Can I buy guns in New Zealand? NZ requires all firearms owners to obtain a license, which requires a background check, references, and a short knowledge and safety test. If you plan on bringing guns into the country make inquiries beforehand: you need a permit and temporary license to bring a rifle in on a temporary hunting trip, not sure about bringing them in if you're moving here.
If what you want is a rifle or shotgun, you will need to get a firearms license, have your house inspected to make sure you have a safe place to keep it (i.e. locked cupboard, safe or similar), and in some cases occasional inspections. They can only be owned for hunting purposes, farm usefulness or target shooting - firearms are not permitted for the purpose of personal defence. Firearms must be stored unloaded and locked up with the bolt stored seperately.

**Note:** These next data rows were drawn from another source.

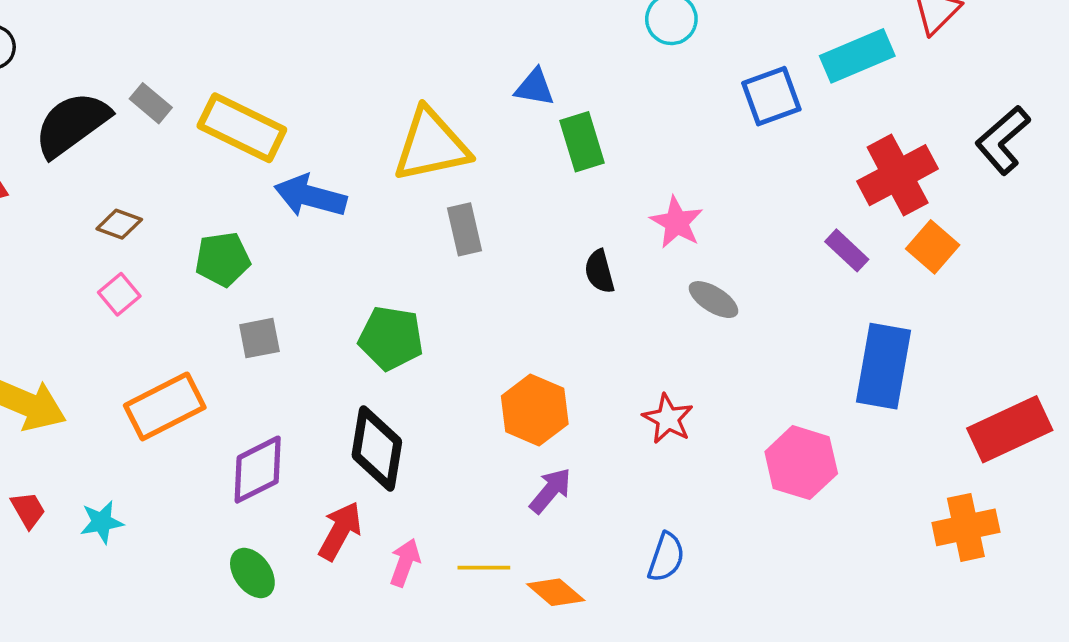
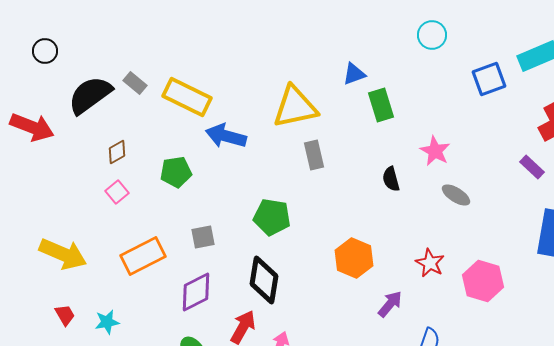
blue triangle: (535, 87) -> (354, 74), turned -30
brown diamond: (119, 224) -> (117, 152), turned -50
gray square: (259, 338) -> (203, 237), moved
pink hexagon: (801, 463) -> (483, 281), moved
purple arrow: (550, 491) -> (390, 304), moved

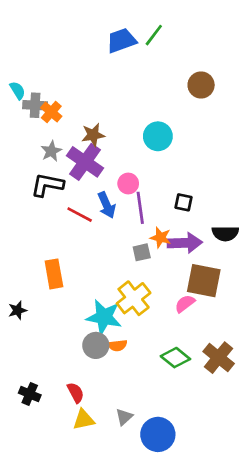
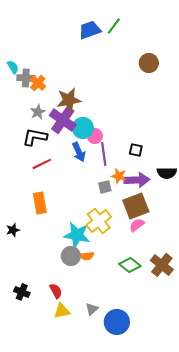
brown star: (93, 135) -> (69, 100), size x1.4
cyan circle: (158, 136) -> (83, 128), moved
red line: (80, 215) -> (42, 164), moved, turned -54
brown square: (204, 281) -> (136, 206), moved, turned -32

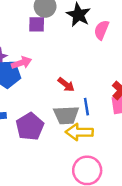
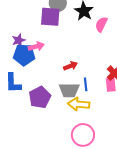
purple square: (37, 24) -> (50, 17), size x1.5
red arrow: (66, 85) -> (71, 66), turned -64

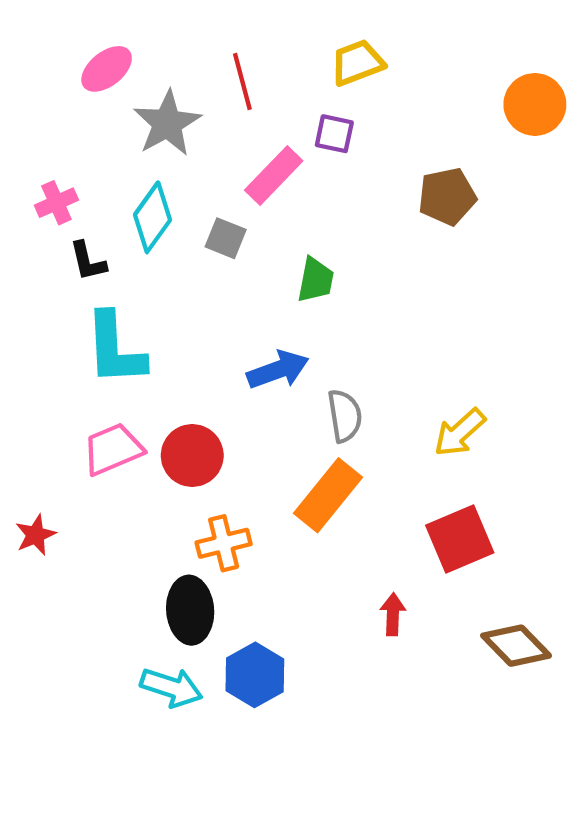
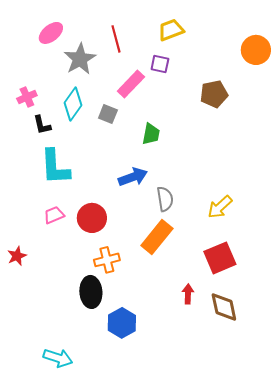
pink trapezoid: (113, 449) -> (54, 215), size x0.7
brown diamond: (516, 646) -> (224, 307), moved, turned 32
cyan arrow: (171, 687) -> (58, 358), moved

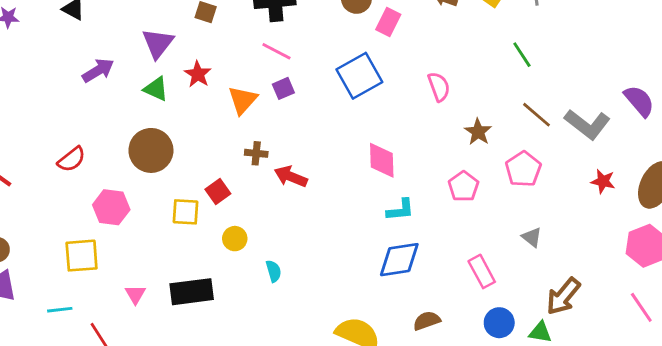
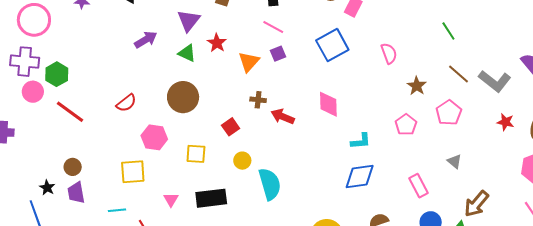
pink diamond: (382, 160) -> (328, 104), moved
yellow square: (186, 212) -> (196, 154), moved
cyan semicircle: (274, 271) -> (270, 184), size x2.0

NZ is very much pro gun compared to some countries (like Australia).
In NZ air guns (under a certain power) aren't considered firearms and can be bought by anyone over 18. In Australia they are considered cat A firearms, the same as a rimfire rifle or shotgun.
In NZ you can get a firearms license just by proving you are competent, and have somewhere safe to store it. In Australia you need a letter from a land owner or club allowing you to use the gun on their property (you still need to have somewhere to store it, but you don't need to prove you are competent).
In NZ you can buy a firearm and it is simply the sellers responsibility to check that you have a suitable license. In Australia all sales must be approved by the buyers local firearms officer and recorded on the buyers license.
In NZ semi-auto firearms are treated (almost) the same as a bolt action. In Australia semi-auto is allowed for some types of competition handgun and is practically impossible to get in rifles and shotguns unless you are a professional shooter. However, NZ also strictly regulates "Military Style Semi-Automatics," semiautomatics with a greater than 7 round magazine (15 for rimfires) or any one of a number of cosmetic features.
Handguns are very rare. You need a special sporting licence, where you have to be a proven active member of an approved shooting club and have an endorsement from the club. They must be transported in an approved lockbox and can never be stored in an operable condition. Basically, guns shorter than 30" aren't worth owning unless you're a serious target shooting enthusiast.
Silencers are completely unrestricted and commonly used for hunting rabbits, or just protecting people's hearing.